What do SMEs stand to Benefit from AML’s Massive Phase II Expansion?

By: Junior Kassel

Operational expansion of corporations and large businesses globally is usually occasioned by diverse and multilayered business interests not just exclusive to profiting.

Though profit driven expansions generally occur when businesses seeks additional options to generate more, for large mining concessions like ArcelorMittal, it means protection of business interest for them, and long term investment safeguards, local jobs provision for economic expansion.

Empirical and anecdotal evidence show that a dynamic and growing SMEs sector in developing countries like Liberia which are supported by big firms can contribute to the achievement of a wide range of development objectives, including: the attainment of income distribution and poverty reduction and the creation of employment for community members.

When small businesses are empowered to flourish, they mobilize saving and enhance production of goods and services that meet the basic needs of the poor.

While estimates vary greatly depending on definitions of SMEs across several countries, recent work by the World Bank suggests that almost 30 per cent of employment in developing countries and Tanzania alike is generated by the informal economy, while an additional 18 per cent is provided by (formal) small and medium enterprises.

Together these two groups contribute 63 per cent of GDP in nearly all developing countries.

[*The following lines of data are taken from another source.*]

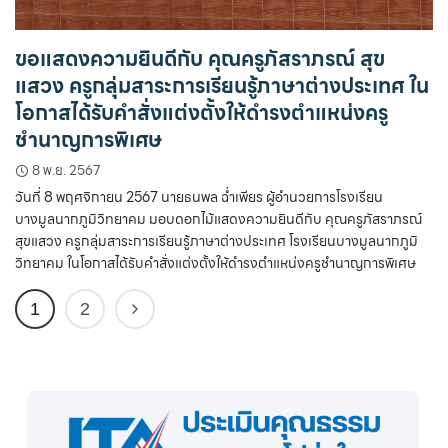
ขอแสดงความยินดีกับ คุณครูภัสราภรณ์ สุข
แสวง ครูกลุ่มสาระการเรียนรู้ภาษาต่างประเทศ ใน
โอกาสได้รับคำสั่งแต่งตั้งให้ดำรงตำแหน่งครู
ชำนาญการพิเศษ
8 พ.ย. 2567
วันที่ 8 พฤศจิกายน 2567 นายธนพล ฉ่ำเพียร ผู้อำนวยการโรงเรียน
บางมูลนากภูมิวิทยาคม มอบดอกไม้แสดงความยินดีกับ คุณครูภัสราภรณ์
สุขแสวง ครูกลุ่มสาระการเรียนรู้ภาษาต่างประเทศ โรงเรียนบางมูลนากภูมิ
วิทยาคม ในโอกาสได้รับคำสั่งแต่งตั้งให้ดำรงตำแหน่งครูชำนาญการพิเศษ
1
2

We must not forget that recently, the 2022 US State Department Report on Liberia’s investment climate reveals that economic growth in 2023 will be driven mainly by the mining sector.

The report also indicates that structural reforms in the mining sector of the country are also expected to increase basic economic activities.

Given that AecelorMittal is the leader in Liberia’s mining sector, it is with no doubt that AML’s phase two expansion will help overcome a lot of economic challenges in Liberia’s small business sector, and support growth.

For example, AML through its phase two expansion will hire dozens of small businesses in transportation, the general service industry, and more.

These SMEs will correspondingly contract or employ hundreds of unemployed Liberians who cannot find jobs in an economy whose growth has been stagnated since the end of the Ebola Outbreak in 2016.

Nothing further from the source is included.